The Unconquered Sun
Generously supported by Burrinja Cultural Centre
The Unconquered Sun is a virtual reality climate dystopia commissioned by Burrinja Cultural Centre for Holding Pattern, Between Here and Tomorrow. Drawing on surrealism, food security science, and the cult of Sol Invictus from the Roman Empire, it explores humanity’s potential future relationship with the sun. The Unconquered Sun utilises future archaeology, with clues such as failed crops, satellite dishes, and solar monuments scattered across the scene. These artefacts allude to mysterious practices and attempts to cultivate the landscape before its abandonment.

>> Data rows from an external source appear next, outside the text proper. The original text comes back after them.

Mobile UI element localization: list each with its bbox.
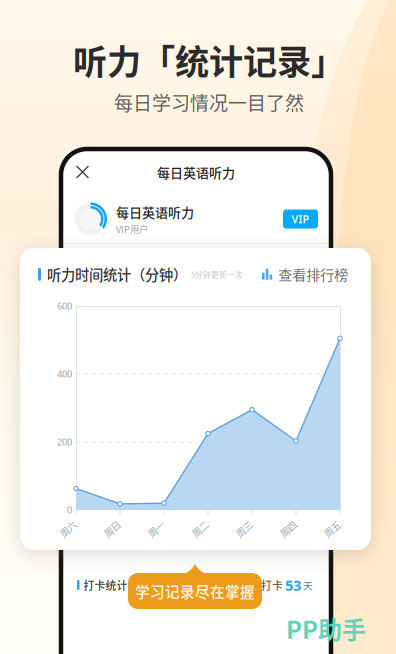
staticText: 周四 (279, 522, 297, 536)
staticText: VIP (292, 212, 310, 226)
staticText: 每日学习情况一目了然 (114, 88, 304, 116)
staticText: 听力时间统计（分钟） (41, 264, 187, 285)
staticText: 周五 (323, 522, 341, 536)
staticText: 听力「统计记录」 (73, 35, 345, 84)
staticText: 200 (57, 436, 72, 448)
staticText: 学习记录尽在掌握 (135, 580, 255, 602)
staticText: 0 (67, 504, 72, 516)
staticText: 周日 (103, 522, 121, 536)
staticText: PP助手 (286, 611, 366, 646)
staticText: 周六 (59, 522, 77, 536)
staticText: 每日英语听力 (116, 202, 194, 221)
staticText: 400 (57, 368, 72, 380)
button[interactable]: VIP (283, 210, 318, 228)
button[interactable]: 关闭 (72, 162, 93, 182)
staticText: 周三 (235, 522, 253, 536)
staticText: 打卡 (261, 577, 285, 593)
staticText: 打卡统计 (80, 577, 128, 593)
staticText: 每日英语听力 (157, 162, 235, 181)
staticText: 5分钟更新一次 (187, 269, 243, 280)
staticText: VIP用户 (116, 222, 148, 236)
staticText: 周二 (191, 522, 209, 536)
staticText: 查看排行榜 (278, 264, 348, 284)
staticText: 周一 (147, 522, 165, 536)
staticText: 53 (285, 575, 301, 595)
staticText: 天 (301, 578, 313, 592)
button[interactable]: 查看排行榜 (262, 264, 348, 284)
staticText: 600 (57, 300, 72, 312)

The clouded, orange desert mimics the global aridity processes currently underway on Earth, where rising greenhouse gas emissions have driven long-term water and climate-based issues that affect both human society and natural ecosystems (Chai et al., 2021). Coldrey questions our dependent relationship with the sun in the context of this accelerating anthropogenic change. The sun is a giver of life in Earth’s, compelling Earth’s early evolutionary history from bacteria and insects to birds and mammals. However, the sun can also be a taker of life, begging the question, how might our future mythologies of the sun evolve around a climate catastrophe?
The sun was once thought to be the centre of the universe in medieval astronomy, even receiving God status in the Roman Empire. Perhaps sun cults may re-emerge, reintroducing reverence and respect for the sun in a final, desperate attempt to continue life on Earth. Coldrey’s landscape features two low-tech sun monuments, including a reference to pre-industrial sun mythology, with the golden replica of the Mosaic of Sol in Mausoleum M in the Vatican Necropolis, dated back to the 3rd century AD.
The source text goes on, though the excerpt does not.